Tomorrow morning, I’ll have a column about Mary Logue’s Sleep Like a Tiger, illustrated by Pamela Zagarenski. That link will be here.

* * *

Last week, I wrote here about Cece Bell’s new chapter book, Rabbit and Robot. Today, I’ve got a bit more art, and she’s visiting to share things like pages from discarded chapters and other early drawings — or what she calls the “Top Secret Super-duper Rabbit & Robot Never-Before-Seen Conglomerate of Glory! That is to say, Rejected Stuff.” I thank Cece for stopping by.

Cece: I am a lot more like Rabbit than I am like Robot. … “Wound tight,” is how my mother would describe me. But guess who I got that from? Thanks, MOM.

This book was my attempt to be a smidgen like Arnold Lobel, who is arguably still the greatest chapter book writer and illustrator of all time. He brought some really interesting psychological things into his work that really make you want to linger over his books longer. Even the illustrations, though a combination of hand-drawn stuff and computer stuff, were sort of created with Lobel in mind. There’s one author/illustrator that I really, really wish I could have met.

[Here are my] early drawings of Rabbit and Robot when I was trying to figure them out:

These other pages are part of a rejected chapter, in which Rabbit and Robot decide to pretend to be characters from Rabbit’s favorite TV show, Cowboy Jackrabbit. This is totally based on my childhood, as my best friend Martha Claytor and I would pretend that we were Laura and Mary Ingalls, and we’d re-enact scenes—not from the books, mind you, as we were not that literary—but from the TV show starring Melissa Gilbert. On Melissa, buck-teeth were cute. On me? Not so much.

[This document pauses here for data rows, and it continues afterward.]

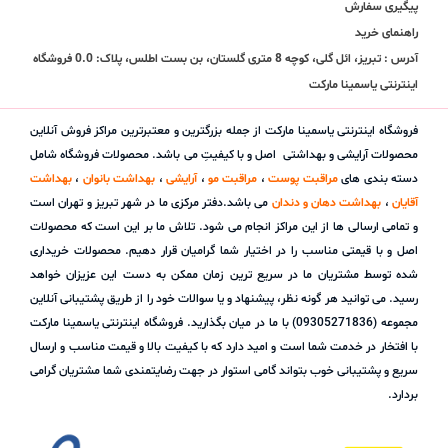
پیگیری سفارش
راهنمای خرید
آدرس : تبریز، ائل گلی، کوچه 8 متری گلستان، بن بست اطلس، پلاک: 0.0 فروشگاه
اینترنتی یاسمینا مارکت
فروشگاه اینترنتی یاسمینا مارکت از جمله بزرگترین و معتبرترین مراکز فروش آنلاین
محصولات آرایشی و بهداشتی اصل و با کیفیتِ می باشد. محصولات فروشگاه شامل
دسته بندی های
مراقبت پوست
،
مراقبت مو
،
آرایشی
،
بهداشت بانوان
،
بهداشت
آقایان
،
بهداشت دهان و دندان
می باشد.دفتر مرکزی ما در شهر تبریز و تهران است
و تمامی ارسالی ها از این مراکز انجام می شود. تلاش ما بر این است که محصولات
اصل و با قیمتی مناسب را در اختیار شما گرامیان قرار دهیم. محصولات خریداری
شده توسط مشتریان ما در سریع ترین زمان ممکن به دست این عزیزان خواهد
رسید. می توانید هر گونه نظر، پیشنهاد و یا سوالات خود را از طریق پشتیبانی آنلاین
مجموعه (09305271836) با ما در میان بگذارید. فروشگاه اینترنتی یاسمینا مارکت
با افتخار در خدمت شما است و امید دارد که با کیفیت بالا و قیمت مناسب و ارسال
سریع و پشتیبانی خوب بتواند گامی استوار در جهت رضایتمندی شما مشتریان گرامی
بردارد.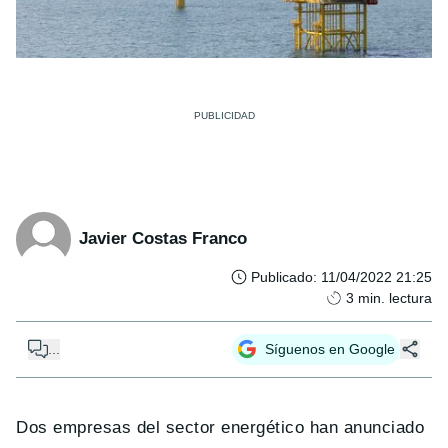
Javier Costas Franco
Publicado
:
11/04/2022 21:25
3
min. lectura
...
Síguenos en Google
Dos empresas del sector energético han anunciado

Many, many, many bowls of homemade Prairie Dirt Soup later, I am still alive to tell you that I was kinda fond of the final spread in this rejected chapter, so it was a real case of “murder your darlings” when my editor suggested we get rid of it. But now I can share it with all your readers!

And it probably was the right choice in the end.






* * *


 

Thanks again to Cece. And now for a bit of final art:

 


“‘My Built-in Food-o-Meter approves of this pizza,’ said Robot. ‘Yes, this picnic is pretty fun,’ said Rabbit. ‘I’ll cross “Make Pizza” off the list,
even though you put weird things on yours.’
‘Thank you, Rabbit,’ said Robot.”

(Click to enlarge and see text)

* * * * * * *

RABBIT AND ROBOT. Copyright © 2012 by Cece Bell. Final illustrations reproduced by permission of the publisher, Candlewick Press, Somerville, MA. All other images reproduced with permission of Cece Bell.





5 comments to “What I’m Up to at Kirkus This Week,
Plus What I Did Last Week,
Featuring Cece Bell”

  1. Great post, Jules and Cece. When you enjoy a book like Rabbit & Robot The Sleepover, it’s so much fun to get the inside scoop on the process. Thanks to you both.


  2. […] has just now been released to the masses. But, today is that lucky day! Check out this post from Seven Impossible Things Before Breakfast, and you can read more about Matt, and more about the Top Secret Super-duper Rabbit & […]


  3. Ha! Such a funny missing chapter. I love the part about robot’s missing name being on his bottom as ‘Patent Pending.”


  4. Beautiful, beautiful, wonderful, amazing blog. How do I “follow”…?


  5. Rabbit & Robot look adorable! What a fun pair. Thanks for sharing, Cece (and Jules!)